Le dernier chapitre est consacré à l’exposition de la doctrine de Vatican II sur l’ordre. L’A., fondant son discours sur Lumen Gentium et Presbyterorum Ordinis, montre la tentative des Pères conciliaires d’en fournir une perspective unitaire et complète. À la vision d’un prêtre solitaire, élevé mystiquement au-dessus de la foule des fidèles, le Concile substitue l’image d’un prêtre qui, en raison de son ordination sacramentelle, est au service de la fondation, de la croissance et du développement du peuple de Dieu. Il n’est plus un homme séparé ; au contraire, sa tâche est définie par les relations qu’il établit dans l’église, sacrement de salut de l’humanité, et là se dit le caractère ontologique de l’ordre. C’est donc le ministère qui lui est confié qui en définit l’identité. De la logique du pouvoir, selon Defois, avec Vatican II on passe à la logique de l’envoi : l’ordonné, qui est un coopérateur des successeurs des Apôtres, reçoit une mission. Les conséquences au niveau de spiritualité presbytérale sont l’objet de réflexion des dernières pages. Le livre se conclut avec un bref résumé du parcours.

L’ensemble est conduit avec rigueur et cohérence. L’ouvrage se lit bien et est abordable par tout chrétien cultivé. La reconstitution des contextes historiques et l’analyse des documents sont développées avec précision. Le lecteur pourra apprécier l’itinéraire offert soit pour la pertinence de son fil rouge, c’est-àdire voir comment les transformations culturelles de la modernité ont obligé le ministère presbytéral à se repenser, soit pour les carottages dans les différentes périodes historiques. En revanche, celui qui cherchera un approfondissement des questions théologiques restera un peu désappointé : l’ouvrage est plus préoccupé de montrer leurs origines que de les résoudre.
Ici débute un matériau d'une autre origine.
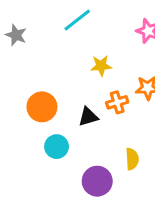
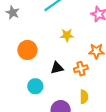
orange cross: (117, 102) -> (81, 69), moved
orange circle: (42, 107) -> (27, 50), moved

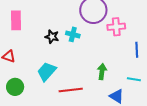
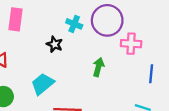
cyan cross: (73, 34) -> (74, 24), moved
green arrow: (102, 72) -> (98, 67), moved

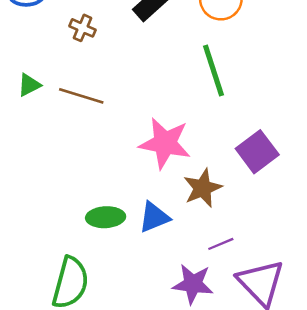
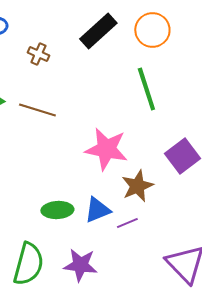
purple line: (221, 244) -> (127, 223), moved
purple star: (193, 284) -> (80, 265), moved

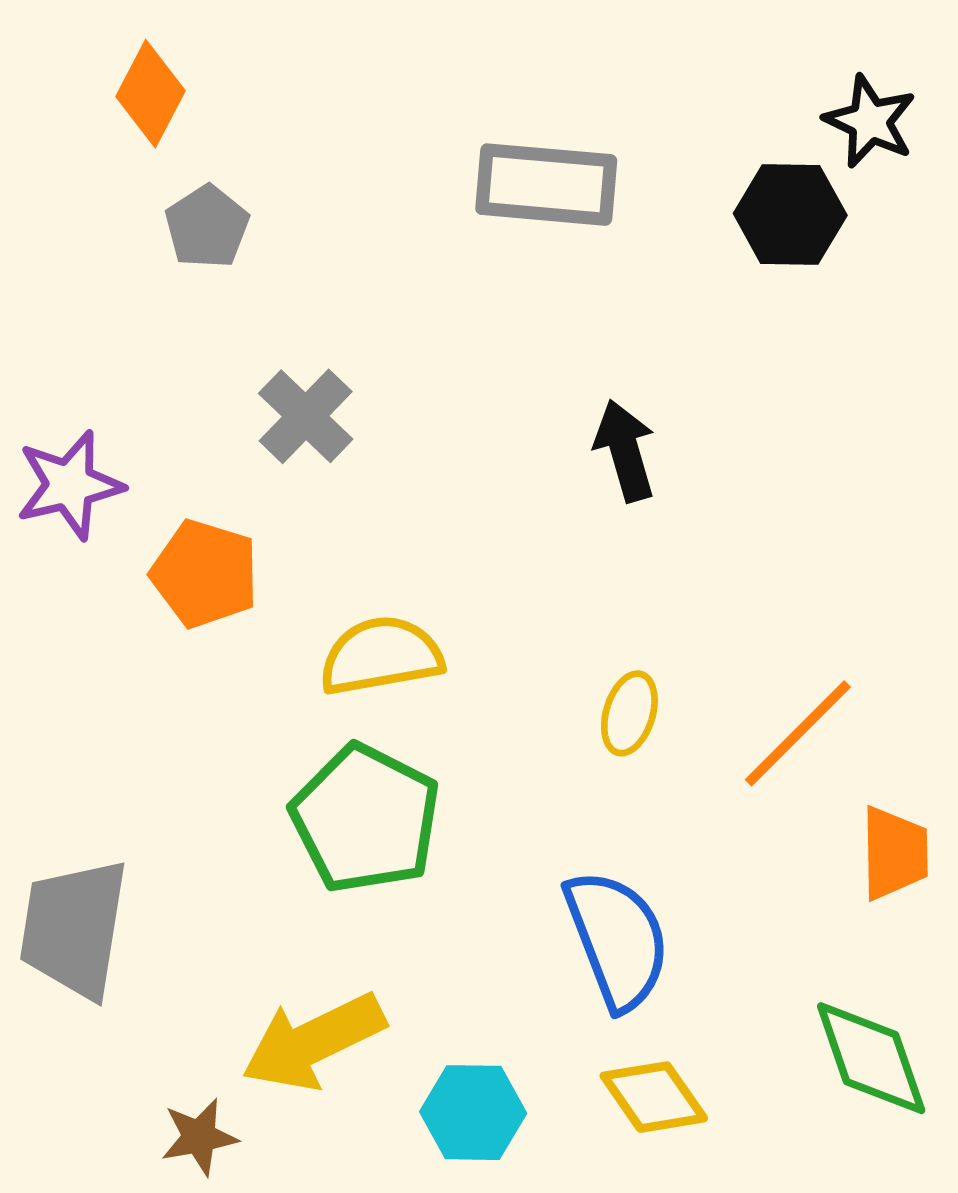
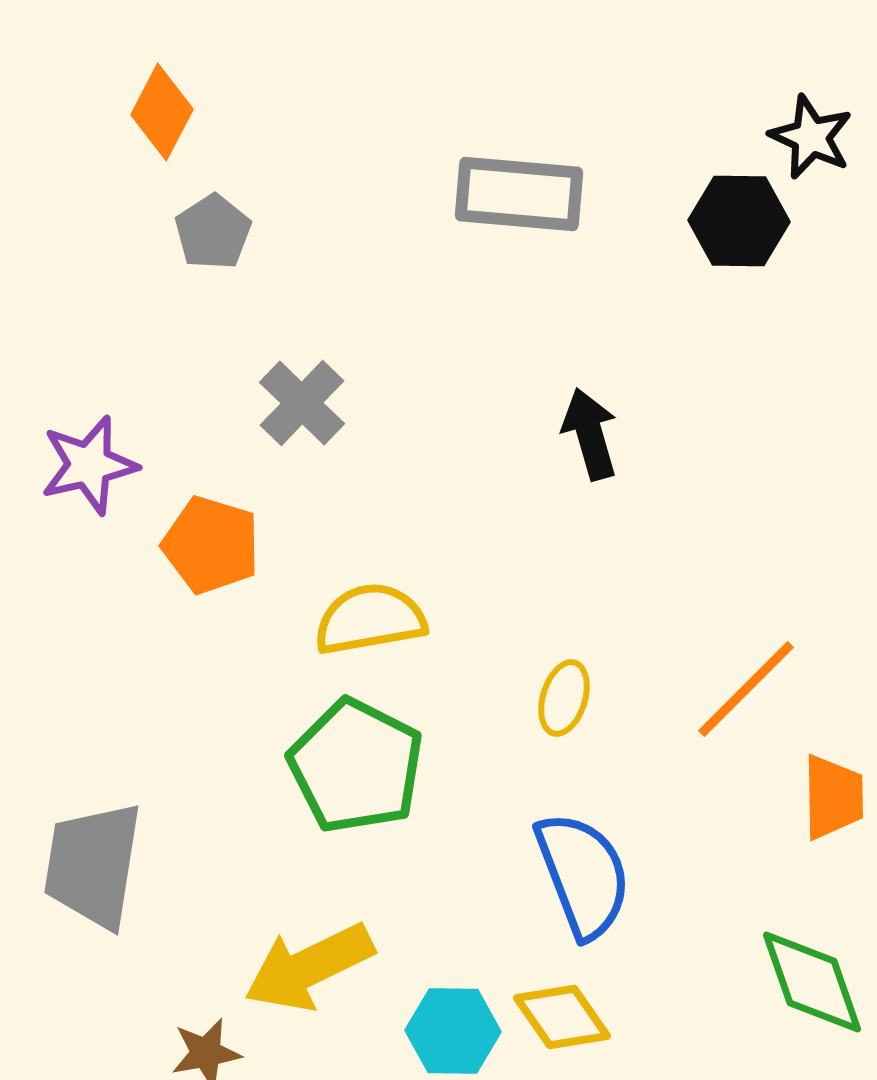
yellow ellipse: (629, 713) -> (564, 698), moved
yellow diamond: (654, 1097) -> (562, 1017), moved

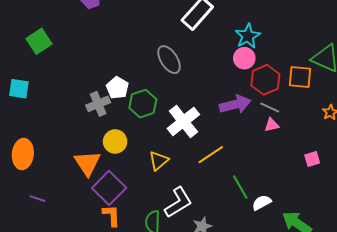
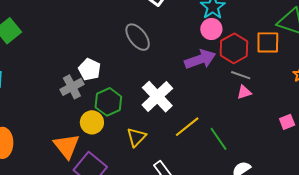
green hexagon: (143, 104) -> (108, 102), moved
purple arrow: (235, 104) -> (200, 59), moved
green line: (240, 187) -> (218, 139), moved

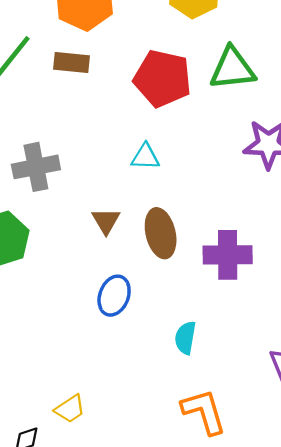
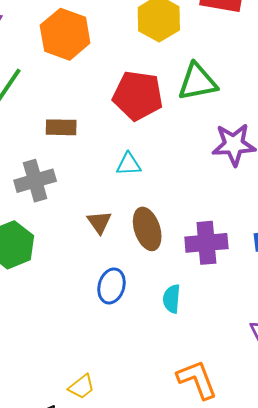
brown rectangle: (72, 63) -> (61, 127), moved
cyan semicircle: (185, 338) -> (172, 299), moved

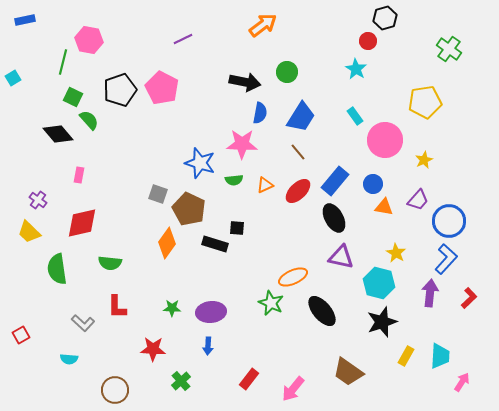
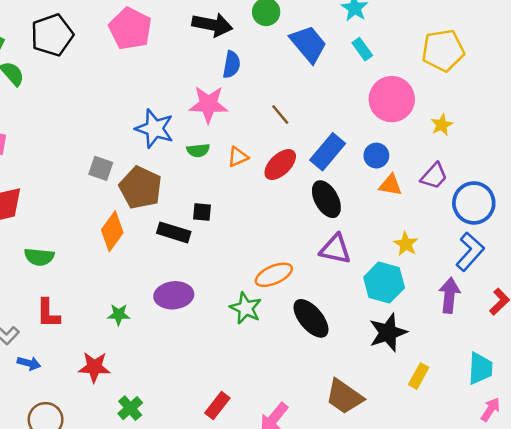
pink pentagon: (162, 88) -> (130, 29), moved
cyan rectangle: (355, 116) -> (362, 49), moved
blue trapezoid: (301, 117) -> (308, 44), moved, turned -72
purple ellipse: (211, 312) -> (174, 295), moved
blue arrow: (208, 346) -> (29, 363), moved, turned -78
cyan trapezoid: (440, 356) -> (480, 368), moved

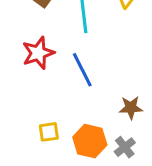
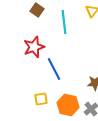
blue line: (82, 70) -> (54, 69), moved

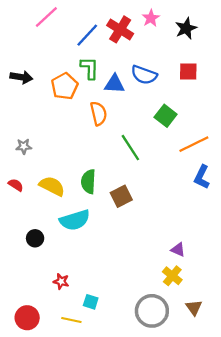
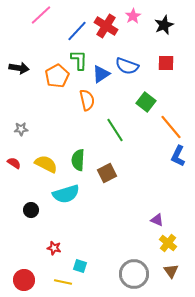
blue triangle: (114, 84) -> (101, 74), turned -36
orange line: (194, 144) -> (171, 127), turned 76
yellow cross: (172, 276) -> (168, 243), moved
La richesse de Le pouvoir et la grâce ne réside pas dans la proposition d’éclairages inédits, mais dans l’insertion de ces questions théologiques que d’autres ouvrages ont mieux thématisées dans le contexte vivant de la France des derniers siècles. Le choix de conclure le parcours avec le concile Vatican II et donc de ne pas prendre en considération les réflexions théologiques plus récentes, est symptomatique de ce regard plus historique que systématique. Deux instruments, absents, auraient été très utiles : un index thématique pour montrer la récurrence de certains thèmes dans les différents cadres historiques ; une bibliographie pour repérer plus rapidement les sources de l’ouvrage.